After years of constant public activity performed by ASSAF and associate organizations, the Ministry of Labor, Social Affairs and Social Services has formulated a policy to assist only three groups of vulnerable asylum seekers: women victims of domestic violence, persons with disability and homeless persons. According to the ministry’s policy, these groups will only be catered to by emergency out-of-home placements (shelters for women victims of violence and institutions for persons with disabilities and homeless persons), instead of community based solutions that could prevent escalation and allow these vulnerable people to maintain their home and community lives (for example, through domestic violence prevention centers and occupational rehabilitation programs). 

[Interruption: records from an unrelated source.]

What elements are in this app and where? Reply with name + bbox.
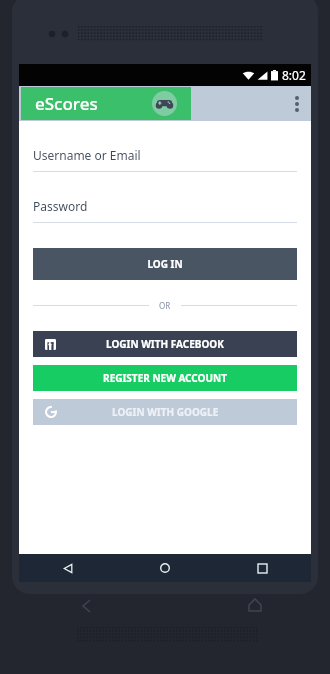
staticText: REGISTER NEW ACCOUNT (103, 371, 227, 385)
staticText: 8:02 (282, 67, 306, 83)
button[interactable]: Username or Email (33, 147, 297, 172)
button[interactable]: Home (141, 554, 189, 582)
staticText: Username or Email (33, 147, 141, 163)
button[interactable]: Back (44, 554, 92, 582)
staticText: Password (33, 198, 88, 214)
staticText: eScores (35, 92, 98, 115)
staticText: OR (159, 300, 171, 311)
button[interactable]: LOG IN (33, 248, 297, 280)
button[interactable]: LOGIN WITH FACEBOOK (33, 331, 297, 357)
button[interactable]: LOGIN WITH GOOGLE (33, 399, 297, 425)
staticText: LOG IN (147, 257, 183, 271)
button[interactable]: REGISTER NEW ACCOUNT (33, 365, 297, 391)
button[interactable]: More options (283, 86, 311, 121)
button[interactable]: Recent apps (238, 554, 286, 582)
button[interactable]: Password (33, 198, 297, 223)
staticText: LOGIN WITH GOOGLE (112, 405, 219, 419)
button[interactable]: eScores (21, 87, 191, 120)
staticText: LOGIN WITH FACEBOOK (106, 337, 224, 351)
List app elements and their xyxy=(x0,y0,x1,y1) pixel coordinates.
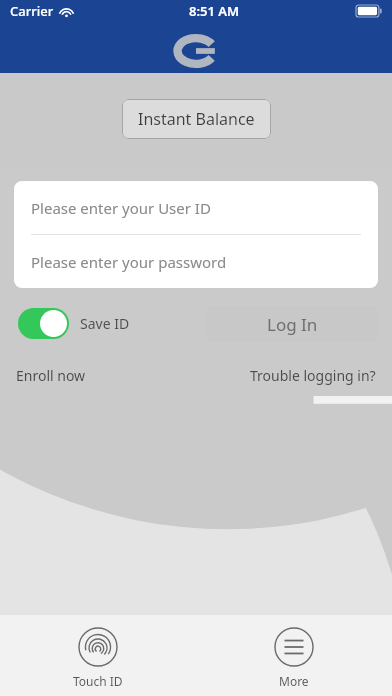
staticText: 8:51 AM xyxy=(189,2,240,20)
staticText: Log In xyxy=(267,313,318,336)
button[interactable]: Log In xyxy=(207,306,377,342)
button[interactable]: Please enter your password xyxy=(14,235,378,288)
button[interactable]: Save ID xyxy=(18,308,130,339)
button[interactable]: More xyxy=(260,623,328,693)
button[interactable]: Trouble logging in? xyxy=(250,366,376,385)
staticText: Save ID xyxy=(80,314,130,333)
staticText: Touch ID xyxy=(73,673,123,689)
button[interactable]: Enroll now xyxy=(16,366,86,385)
button[interactable]: Please enter your User ID xyxy=(14,181,378,234)
staticText: Trouble logging in? xyxy=(250,366,376,385)
button[interactable]: Touch ID xyxy=(59,623,137,693)
staticText: More xyxy=(279,673,309,689)
staticText: Enroll now xyxy=(16,366,86,385)
staticText: Please enter your User ID xyxy=(31,198,211,218)
staticText: Carrier xyxy=(10,2,54,20)
staticText: Instant Balance xyxy=(138,108,255,130)
button[interactable]: Instant Balance xyxy=(122,99,271,139)
staticText: Please enter your password xyxy=(31,252,227,272)
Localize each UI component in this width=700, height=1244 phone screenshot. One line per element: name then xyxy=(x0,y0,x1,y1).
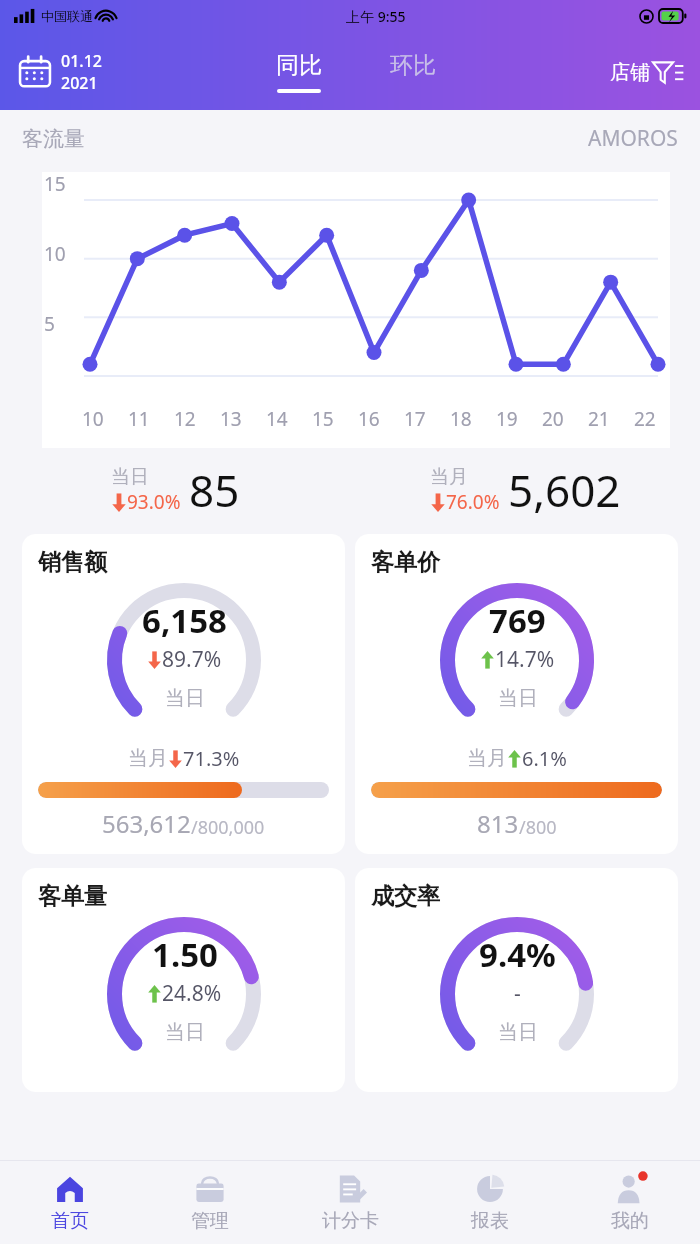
staticText: 中国联通 xyxy=(41,8,93,24)
staticText: 计分卡 xyxy=(322,1209,379,1233)
staticText: 2021 xyxy=(61,72,98,94)
staticText: 报表 xyxy=(471,1209,509,1233)
staticText: 01.12 xyxy=(61,50,102,72)
staticText: 当日 xyxy=(165,1020,205,1045)
staticText: 当日 xyxy=(165,686,205,711)
staticText: 客流量 xyxy=(22,126,85,152)
staticText: 14 xyxy=(266,406,288,432)
staticText: 6.1% xyxy=(522,745,567,772)
staticText: 93.0% xyxy=(127,489,181,515)
button[interactable]: 客单价 xyxy=(355,534,678,854)
staticText: 客单价 xyxy=(371,548,440,577)
staticText: 我的 xyxy=(611,1209,649,1233)
staticText: /800,000 xyxy=(191,815,265,840)
staticText: 20 xyxy=(542,406,564,432)
button[interactable]: 计分卡 xyxy=(280,1160,420,1244)
staticText: 当月 xyxy=(467,746,507,771)
staticText: 当日 xyxy=(498,686,538,711)
staticText: 环比 xyxy=(390,51,436,80)
staticText: 上午 9:55 xyxy=(346,7,406,26)
staticText: 当日 xyxy=(111,465,149,489)
staticText: 19 xyxy=(496,406,518,432)
staticText: 14.7% xyxy=(495,645,555,674)
staticText: 5,602 xyxy=(508,460,621,520)
staticText: 24.8% xyxy=(162,979,222,1008)
staticText: 21 xyxy=(588,406,610,432)
staticText: 客单量 xyxy=(38,882,107,911)
staticText: - xyxy=(514,979,521,1008)
staticText: 1.50 xyxy=(152,932,218,977)
staticText: 店铺 xyxy=(610,60,650,85)
staticText: 9.4% xyxy=(479,932,556,977)
staticText: 同比 xyxy=(276,51,322,80)
button[interactable]: 我的 xyxy=(560,1160,700,1244)
staticText: 销售额 xyxy=(38,548,107,577)
button[interactable]: 环比 xyxy=(380,51,446,93)
staticText: 15 xyxy=(44,171,66,197)
staticText: 85 xyxy=(189,460,240,520)
button[interactable]: 销售额 xyxy=(22,534,345,854)
button[interactable]: 报表 xyxy=(420,1160,560,1244)
staticText: 22 xyxy=(634,406,656,432)
staticText: 13 xyxy=(220,406,242,432)
staticText: 11 xyxy=(128,406,150,432)
staticText: 10 xyxy=(82,406,104,432)
staticText: 当月 xyxy=(128,746,168,771)
staticText: 5 xyxy=(44,311,55,337)
staticText: 16 xyxy=(358,406,380,432)
staticText: 813 xyxy=(477,807,519,840)
staticText: 18 xyxy=(450,406,472,432)
staticText: 首页 xyxy=(51,1209,89,1233)
button[interactable]: 同比 xyxy=(266,37,332,107)
staticText: 563,612 xyxy=(102,807,191,840)
staticText: 71.3% xyxy=(183,745,240,772)
button[interactable]: 管理 xyxy=(140,1160,280,1244)
staticText: 17 xyxy=(404,406,426,432)
staticText: 管理 xyxy=(191,1209,229,1233)
staticText: 10 xyxy=(44,241,66,267)
staticText: AMOROS xyxy=(588,124,678,153)
staticText: 15 xyxy=(312,406,334,432)
staticText: 当月 xyxy=(430,465,468,489)
staticText: 76.0% xyxy=(446,489,500,515)
button[interactable]: 客单量 xyxy=(22,868,345,1092)
staticText: 6,158 xyxy=(142,598,227,643)
button[interactable]: Store filter xyxy=(610,57,684,87)
staticText: 成交率 xyxy=(371,882,440,911)
button[interactable]: 首页 xyxy=(0,1160,140,1244)
staticText: 89.7% xyxy=(162,645,222,674)
button[interactable]: 01.12 xyxy=(18,50,102,94)
staticText: 769 xyxy=(489,598,546,643)
button[interactable]: 成交率 xyxy=(355,868,678,1092)
staticText: /800 xyxy=(519,815,557,840)
staticText: 12 xyxy=(174,406,196,432)
staticText: 当日 xyxy=(498,1020,538,1045)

Professionals, including those at the Ministry of Social Services, disagree with the existing policy, recommending that community based services must be accessible to vulnerable asylum seekers. Community based institutions can reduce the need for emergency solutions and lower state expenses, but most importantly, they are necessary to allow vulnerable asylum seekers to lead the most independent lives possible.

Moreover, even the social welfare services that must be provided for the above three groups according to the ministry’s policy are only partially provided. Field work performed by ASSAF shows that there are major gaps between the policy presented by the Ministry of Social Services and its actual implementation: some of the members of above stated groups receive no placement in institutions; there are many cases when the suggested institution is not adequate to fill the specific needs of the person requiring aid; the allocated budget was only partially used and is now decreasing further; and the applications for placements are processed slowly, over the course of months, sometimes arriving at a dead end when institutions refuse to admit disabled or homeless asylum seekers as they have no health insurance. 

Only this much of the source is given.